- Exercise aim
In the entries below, find every line holding the string "Luzern" and collect it.
Material supplied START
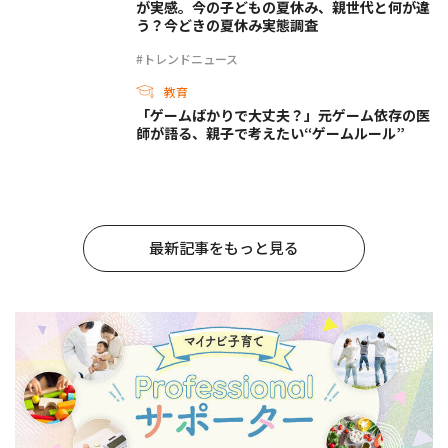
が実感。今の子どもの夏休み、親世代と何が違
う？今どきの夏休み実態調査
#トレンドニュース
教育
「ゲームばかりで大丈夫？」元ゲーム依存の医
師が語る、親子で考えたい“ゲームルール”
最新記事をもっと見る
Material supplied END
Material supplied START
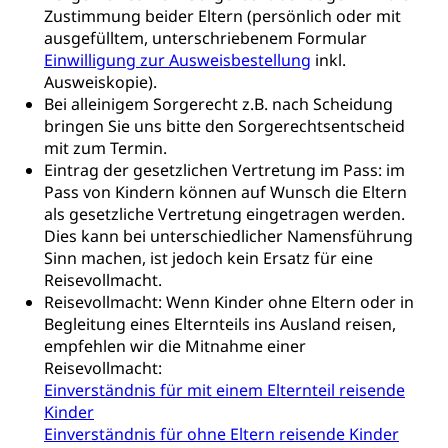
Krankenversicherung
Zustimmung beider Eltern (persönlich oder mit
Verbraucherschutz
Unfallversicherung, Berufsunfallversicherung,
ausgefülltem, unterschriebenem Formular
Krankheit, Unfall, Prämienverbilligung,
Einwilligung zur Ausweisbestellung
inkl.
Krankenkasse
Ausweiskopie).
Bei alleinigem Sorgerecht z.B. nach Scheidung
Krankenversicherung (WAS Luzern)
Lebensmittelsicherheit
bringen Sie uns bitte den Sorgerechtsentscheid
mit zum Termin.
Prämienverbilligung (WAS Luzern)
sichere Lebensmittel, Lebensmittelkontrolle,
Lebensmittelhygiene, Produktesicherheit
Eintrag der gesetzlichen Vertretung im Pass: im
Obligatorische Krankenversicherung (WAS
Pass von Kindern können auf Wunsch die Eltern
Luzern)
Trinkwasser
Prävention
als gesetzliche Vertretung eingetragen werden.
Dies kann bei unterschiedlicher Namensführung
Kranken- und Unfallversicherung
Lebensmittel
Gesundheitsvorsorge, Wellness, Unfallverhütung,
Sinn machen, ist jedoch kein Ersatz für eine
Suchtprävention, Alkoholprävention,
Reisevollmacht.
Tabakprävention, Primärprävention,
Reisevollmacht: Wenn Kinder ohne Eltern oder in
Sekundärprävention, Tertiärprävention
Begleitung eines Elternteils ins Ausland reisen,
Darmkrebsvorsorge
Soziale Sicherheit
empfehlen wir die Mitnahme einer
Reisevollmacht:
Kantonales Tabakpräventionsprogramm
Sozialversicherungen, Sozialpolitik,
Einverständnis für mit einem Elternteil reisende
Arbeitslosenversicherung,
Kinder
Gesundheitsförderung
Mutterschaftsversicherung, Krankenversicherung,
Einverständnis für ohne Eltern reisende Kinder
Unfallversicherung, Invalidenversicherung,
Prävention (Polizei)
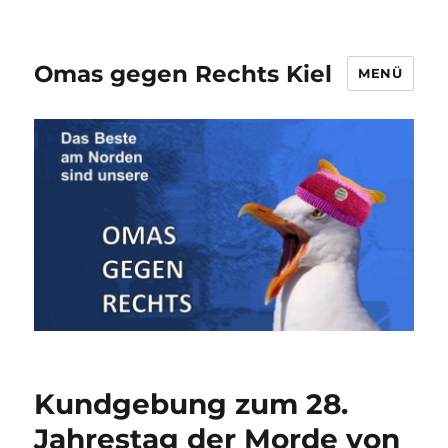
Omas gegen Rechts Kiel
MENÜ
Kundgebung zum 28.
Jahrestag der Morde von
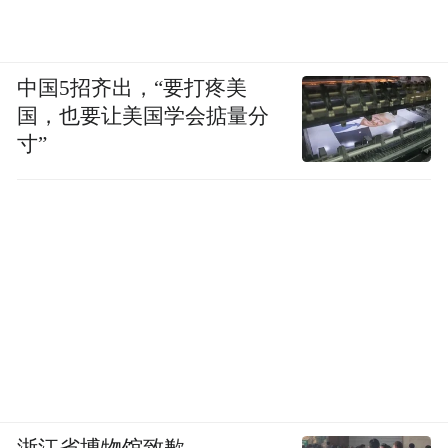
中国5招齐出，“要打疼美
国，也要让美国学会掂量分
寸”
Material supplied END
Material supplied START
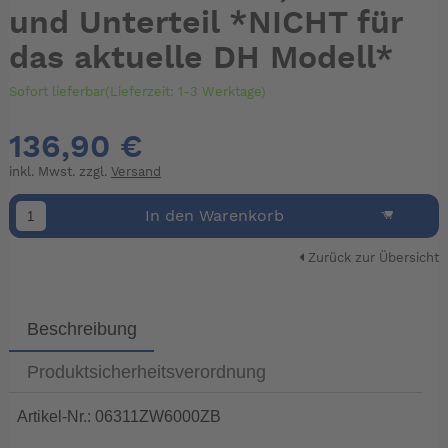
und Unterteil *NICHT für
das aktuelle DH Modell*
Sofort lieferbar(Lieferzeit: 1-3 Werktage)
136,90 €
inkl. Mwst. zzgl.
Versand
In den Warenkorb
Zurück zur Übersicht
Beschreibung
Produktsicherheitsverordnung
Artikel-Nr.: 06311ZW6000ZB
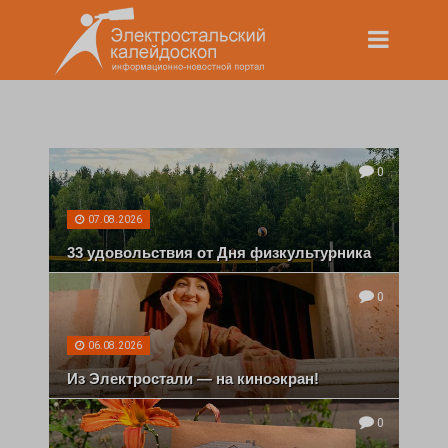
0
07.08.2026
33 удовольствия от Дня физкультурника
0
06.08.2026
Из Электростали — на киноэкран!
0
Material supplied END
- Reply to the exercise
Krankenversicherung (WAS Luzern)
Prämienverbilligung (WAS Luzern)
Luzern)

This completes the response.